### [PROMPT]
Return each entry below word for word, leaving out any image.

Collected data

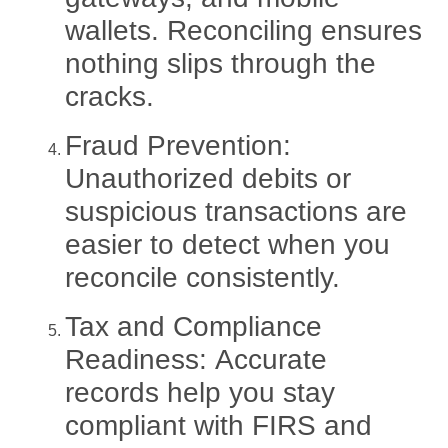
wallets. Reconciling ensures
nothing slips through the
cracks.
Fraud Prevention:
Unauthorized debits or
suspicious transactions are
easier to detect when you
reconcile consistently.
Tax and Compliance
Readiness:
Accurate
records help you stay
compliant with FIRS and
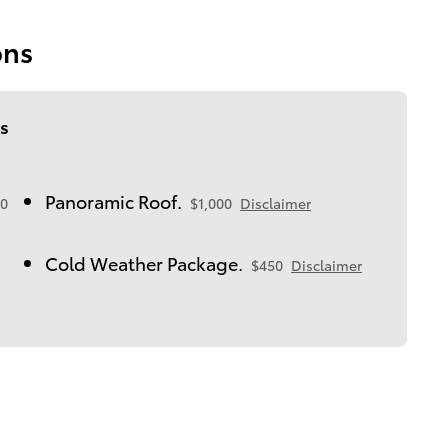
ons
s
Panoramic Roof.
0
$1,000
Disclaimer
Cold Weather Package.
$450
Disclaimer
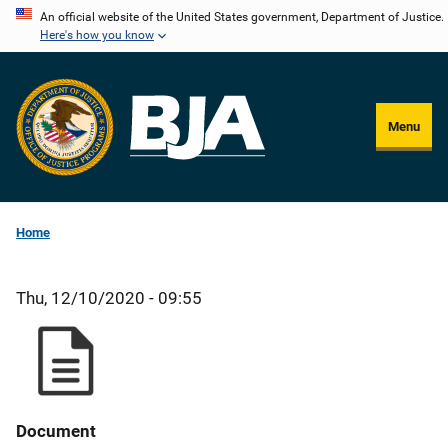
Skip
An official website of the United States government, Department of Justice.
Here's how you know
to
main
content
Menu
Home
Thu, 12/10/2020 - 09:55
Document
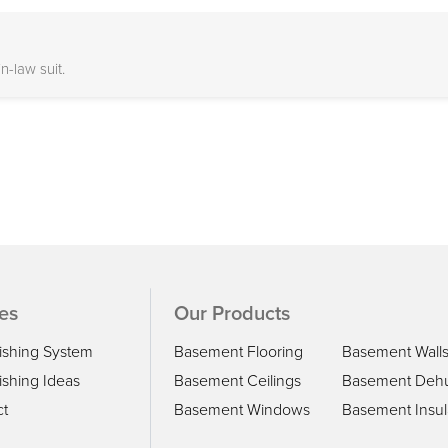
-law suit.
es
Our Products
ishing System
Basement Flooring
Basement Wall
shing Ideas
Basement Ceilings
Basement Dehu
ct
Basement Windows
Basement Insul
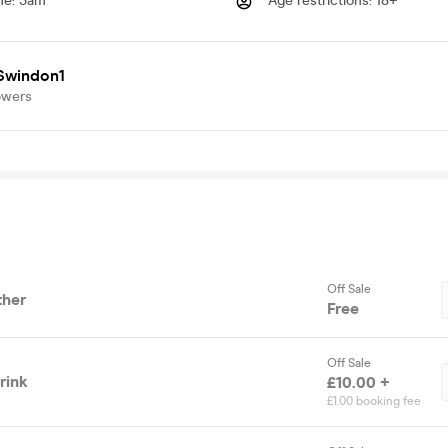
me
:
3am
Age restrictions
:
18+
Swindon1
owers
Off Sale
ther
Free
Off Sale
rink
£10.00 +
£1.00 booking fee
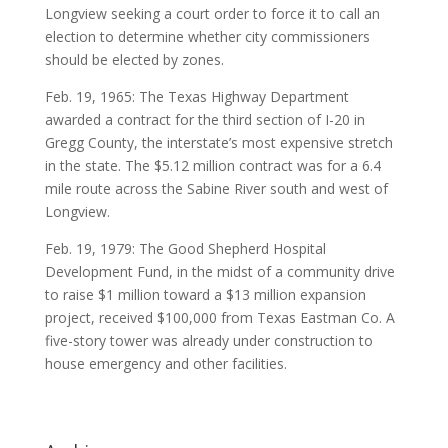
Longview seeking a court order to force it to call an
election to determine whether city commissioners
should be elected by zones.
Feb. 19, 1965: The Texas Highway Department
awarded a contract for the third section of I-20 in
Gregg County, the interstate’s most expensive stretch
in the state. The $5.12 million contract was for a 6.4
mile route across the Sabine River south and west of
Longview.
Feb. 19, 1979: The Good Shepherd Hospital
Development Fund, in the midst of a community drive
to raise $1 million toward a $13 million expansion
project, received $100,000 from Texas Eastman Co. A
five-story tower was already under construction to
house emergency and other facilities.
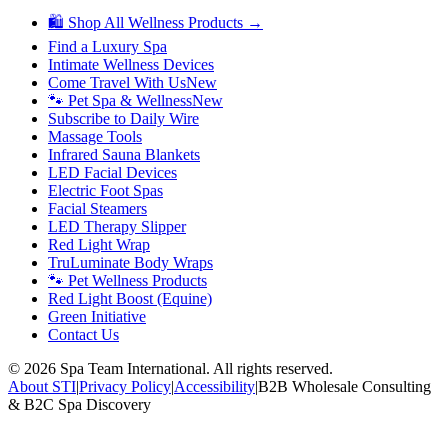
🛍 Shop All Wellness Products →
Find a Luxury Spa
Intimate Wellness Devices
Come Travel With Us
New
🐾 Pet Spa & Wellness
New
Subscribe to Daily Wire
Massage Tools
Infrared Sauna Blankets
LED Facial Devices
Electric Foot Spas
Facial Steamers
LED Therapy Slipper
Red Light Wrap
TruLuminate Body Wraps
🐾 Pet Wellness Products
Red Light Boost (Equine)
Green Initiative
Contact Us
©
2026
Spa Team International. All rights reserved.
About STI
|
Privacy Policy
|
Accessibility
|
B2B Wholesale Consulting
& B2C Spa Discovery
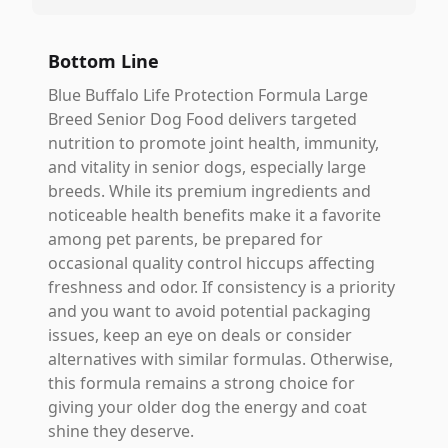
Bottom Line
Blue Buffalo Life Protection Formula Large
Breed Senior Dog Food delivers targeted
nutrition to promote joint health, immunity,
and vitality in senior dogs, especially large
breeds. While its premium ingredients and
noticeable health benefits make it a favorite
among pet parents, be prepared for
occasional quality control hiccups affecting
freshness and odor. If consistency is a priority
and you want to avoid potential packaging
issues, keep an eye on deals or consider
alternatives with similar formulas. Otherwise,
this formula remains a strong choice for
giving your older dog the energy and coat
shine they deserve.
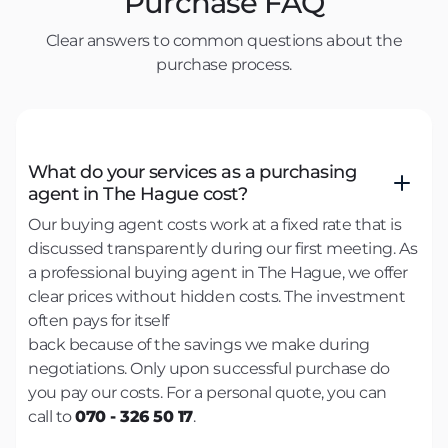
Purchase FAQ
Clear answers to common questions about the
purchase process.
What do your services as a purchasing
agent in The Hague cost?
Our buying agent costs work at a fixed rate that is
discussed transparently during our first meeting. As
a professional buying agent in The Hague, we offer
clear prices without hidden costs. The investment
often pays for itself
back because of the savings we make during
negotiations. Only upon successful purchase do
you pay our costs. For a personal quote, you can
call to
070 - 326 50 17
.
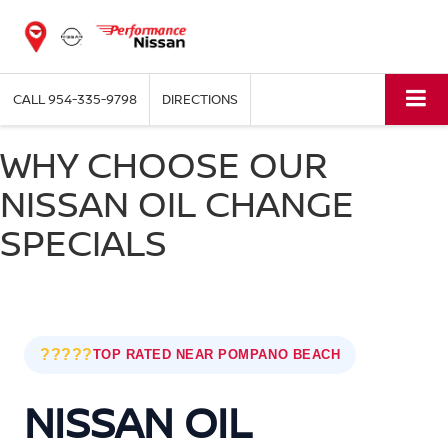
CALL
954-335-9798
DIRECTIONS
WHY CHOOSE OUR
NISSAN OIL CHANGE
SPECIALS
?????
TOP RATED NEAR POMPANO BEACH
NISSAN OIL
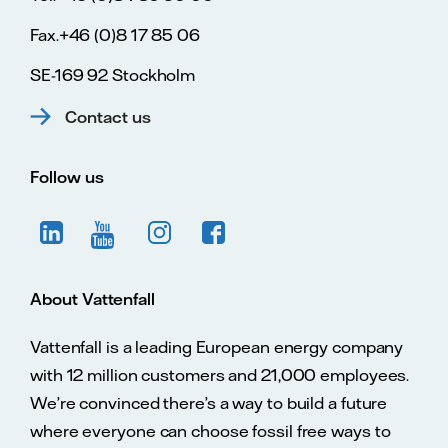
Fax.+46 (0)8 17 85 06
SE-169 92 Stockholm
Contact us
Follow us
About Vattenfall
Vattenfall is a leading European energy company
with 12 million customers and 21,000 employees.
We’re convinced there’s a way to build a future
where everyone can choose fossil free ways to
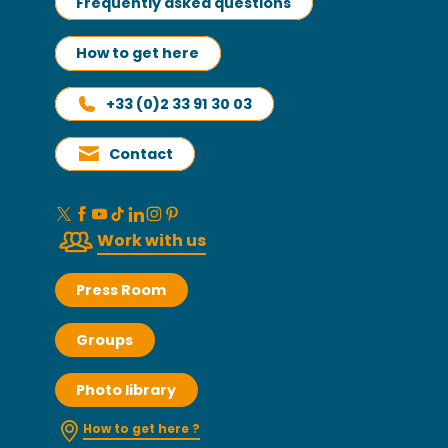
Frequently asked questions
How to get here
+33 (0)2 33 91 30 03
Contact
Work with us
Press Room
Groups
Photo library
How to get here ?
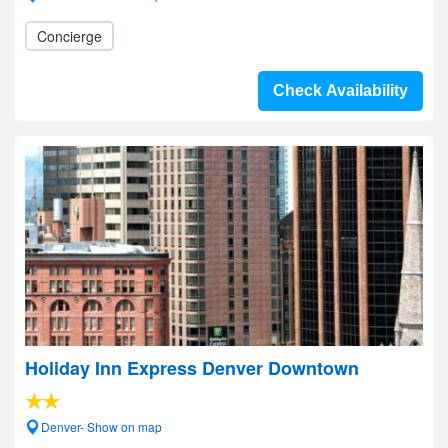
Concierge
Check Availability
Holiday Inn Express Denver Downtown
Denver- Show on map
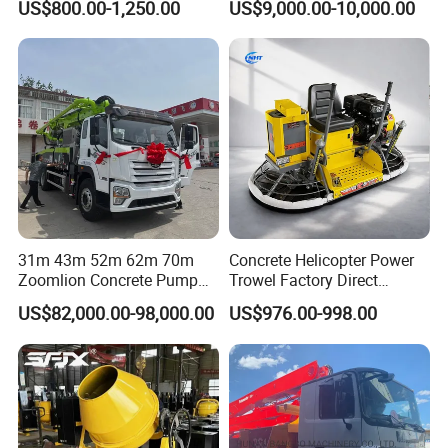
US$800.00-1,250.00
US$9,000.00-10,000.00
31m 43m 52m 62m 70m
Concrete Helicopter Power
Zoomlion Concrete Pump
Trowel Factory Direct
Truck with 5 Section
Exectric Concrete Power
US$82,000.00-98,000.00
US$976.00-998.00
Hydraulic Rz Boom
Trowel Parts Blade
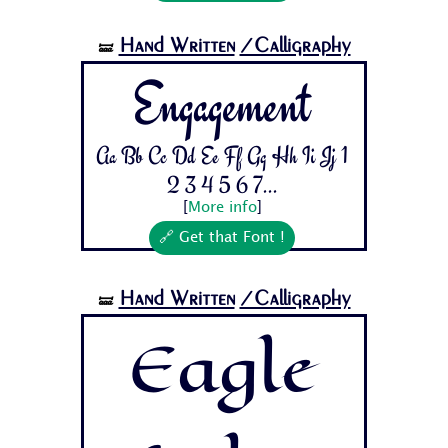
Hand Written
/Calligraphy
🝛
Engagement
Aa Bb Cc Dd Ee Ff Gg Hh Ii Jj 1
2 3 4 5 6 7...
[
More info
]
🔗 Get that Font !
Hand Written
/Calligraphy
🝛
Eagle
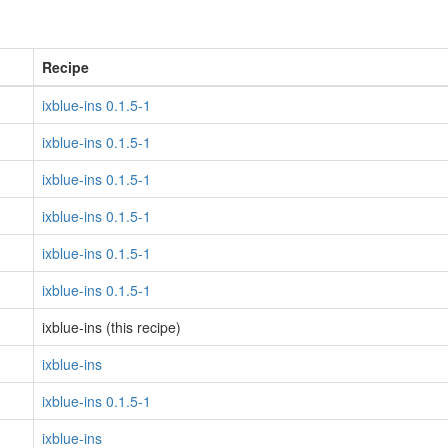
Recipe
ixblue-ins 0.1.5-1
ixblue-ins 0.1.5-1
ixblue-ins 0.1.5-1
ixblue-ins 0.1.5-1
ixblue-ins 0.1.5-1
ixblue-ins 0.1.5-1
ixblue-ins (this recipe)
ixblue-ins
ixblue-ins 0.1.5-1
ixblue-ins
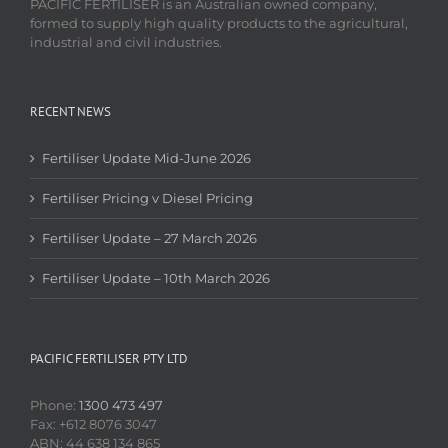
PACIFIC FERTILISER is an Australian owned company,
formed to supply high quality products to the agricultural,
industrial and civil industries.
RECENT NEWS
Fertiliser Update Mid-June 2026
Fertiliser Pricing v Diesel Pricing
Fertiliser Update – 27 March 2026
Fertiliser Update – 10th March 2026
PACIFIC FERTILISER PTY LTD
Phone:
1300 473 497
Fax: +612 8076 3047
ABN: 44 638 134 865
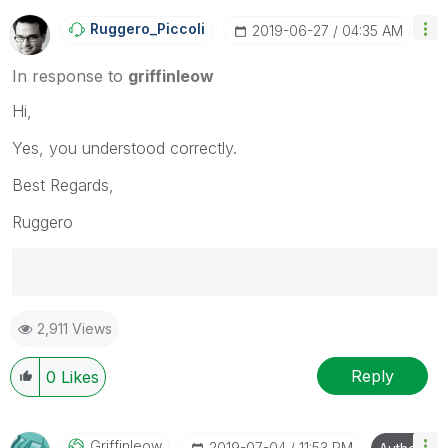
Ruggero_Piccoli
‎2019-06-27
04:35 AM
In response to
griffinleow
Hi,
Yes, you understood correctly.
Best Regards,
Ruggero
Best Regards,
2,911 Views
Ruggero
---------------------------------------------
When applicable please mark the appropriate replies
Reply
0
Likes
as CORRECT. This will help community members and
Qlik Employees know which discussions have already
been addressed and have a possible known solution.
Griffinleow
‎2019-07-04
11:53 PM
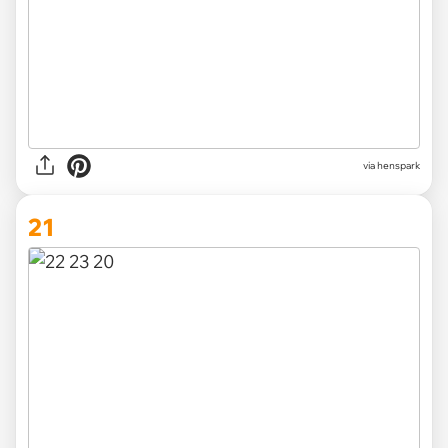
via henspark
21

### [YOUR SOLUTION]
wallets. Reconciling ensures
nothing slips through the
cracks.
Fraud Prevention:
Unauthorized debits or
suspicious transactions are
easier to detect when you
reconcile consistently.
Tax and Compliance
Readiness:
Accurate
records help you stay
compliant with FIRS and
ons
s
Panoramic Roof.
0
$1,000
Disclaimer
Cold Weather Package.
$450
Disclaimer
Skip
An official website of the United States government, Department of Justice.
Here's how you know
to
main
content
Menu
Home
Thu, 12/10/2020 - 09:55
Document
-law suit.
es
Our Products
ishing System
Basement Flooring
Basement Wall
shing Ideas
Basement Ceilings
Basement Dehu
ct
Basement Windows
Basement Insul
me
:
3am
Age restrictions
:
18+
Swindon1
owers
Off Sale
ther
Free
Off Sale
rink
£10.00 +
£1.00 booking fee
Longview seeking a court order to force it to call an
election to determine whether city commissioners
should be elected by zones.
Feb. 19, 1965: The Texas Highway Department
awarded a contract for the third section of I-20 in
Gregg County, the interstate’s most expensive stretch
in the state. The $5.12 million contract was for a 6.4
mile route across the Sabine River south and west of
Longview.
Feb. 19, 1979: The Good Shepherd Hospital
Development Fund, in the midst of a community drive
to raise $1 million toward a $13 million expansion
project, received $100,000 from Texas Eastman Co. A
five-story tower was already under construction to
house emergency and other facilities.
🛍 Shop All Wellness Products →
Find a Luxury Spa
Intimate Wellness Devices
Come Travel With Us
New
🐾 Pet Spa & Wellness
New
Subscribe to Daily Wire
Massage Tools
Infrared Sauna Blankets
LED Facial Devices
Electric Foot Spas
Facial Steamers
LED Therapy Slipper
Red Light Wrap
TruLuminate Body Wraps
🐾 Pet Wellness Products
Red Light Boost (Equine)
Green Initiative
Contact Us
©
2026
Spa Team International. All rights reserved.
About STI
|
Privacy Policy
|
Accessibility
|
B2B Wholesale Consulting
& B2C Spa Discovery
Bottom Line
Blue Buffalo Life Protection Formula Large
Breed Senior Dog Food delivers targeted
nutrition to promote joint health, immunity,
and vitality in senior dogs, especially large
breeds. While its premium ingredients and
noticeable health benefits make it a favorite
among pet parents, be prepared for
occasional quality control hiccups affecting
freshness and odor. If consistency is a priority
and you want to avoid potential packaging
issues, keep an eye on deals or consider
alternatives with similar formulas. Otherwise,
this formula remains a strong choice for
giving your older dog the energy and coat
shine they deserve.
Purchase FAQ
Clear answers to common questions about the
purchase process.
What do your services as a purchasing
agent in The Hague cost?
Our buying agent costs work at a fixed rate that is
discussed transparently during our first meeting. As
a professional buying agent in The Hague, we offer
clear prices without hidden costs. The investment
often pays for itself
back because of the savings we make during
negotiations. Only upon successful purchase do
you pay our costs. For a personal quote, you can
call to
070 - 326 50 17
.
CALL
954-335-9798
DIRECTIONS
WHY CHOOSE OUR
NISSAN OIL CHANGE
SPECIALS
?????
TOP RATED NEAR POMPANO BEACH
NISSAN OIL
Fax.+46 (0)8 17 85 06
SE-169 92 Stockholm
Contact us
Follow us
About Vattenfall
Vattenfall is a leading European energy company
with 12 million customers and 21,000 employees.
We’re convinced there’s a way to build a future
where everyone can choose fossil free ways to
Frequently asked questions
How to get here
+33 (0)2 33 91 30 03
Contact
Work with us
Press Room
Groups
Photo library
How to get here ?
Concierge
Check Availability
Holiday Inn Express Denver Downtown
Denver- Show on map
US$800.00-1,250.00
US$9,000.00-10,000.00
31m 43m 52m 62m 70m
Concrete Helicopter Power
Zoomlion Concrete Pump
Trowel Factory Direct
Truck with 5 Section
Exectric Concrete Power
US$82,000.00-98,000.00
US$976.00-998.00
Hydraulic Rz Boom
Trowel Parts Blade
Hand Written
/Calligraphy
🝛
Engagement
Aa Bb Cc Dd Ee Ff Gg Hh Ii Jj 1
2 3 4 5 6 7...
[
More info
]
🔗 Get that Font !
Hand Written
/Calligraphy
🝛
Eagle
Recipe
ixblue-ins 0.1.5-1
ixblue-ins 0.1.5-1
ixblue-ins 0.1.5-1
ixblue-ins 0.1.5-1
ixblue-ins 0.1.5-1
ixblue-ins 0.1.5-1
ixblue-ins (this recipe)
ixblue-ins
ixblue-ins 0.1.5-1
ixblue-ins
PACIFIC FERTILISER is an Australian owned company,
formed to supply high quality products to the agricultural,
industrial and civil industries.
RECENT NEWS
Fertiliser Update Mid-June 2026
Fertiliser Pricing v Diesel Pricing
Fertiliser Update – 27 March 2026
Fertiliser Update – 10th March 2026
PACIFIC FERTILISER PTY LTD
Phone:
1300 473 497
Fax: +612 8076 3047
ABN: 44 638 134 865
Ruggero_Piccoli
‎2019-06-27
04:35 AM
In response to
griffinleow
Hi,
Yes, you understood correctly.
Best Regards,
Ruggero
Best Regards,
2,911 Views
Ruggero
---------------------------------------------
When applicable please mark the appropriate replies
Reply
0
Likes
as CORRECT. This will help community members and
Qlik Employees know which discussions have already
been addressed and have a possible known solution.
Griffinleow
‎2019-07-04
11:53 PM
via henspark
21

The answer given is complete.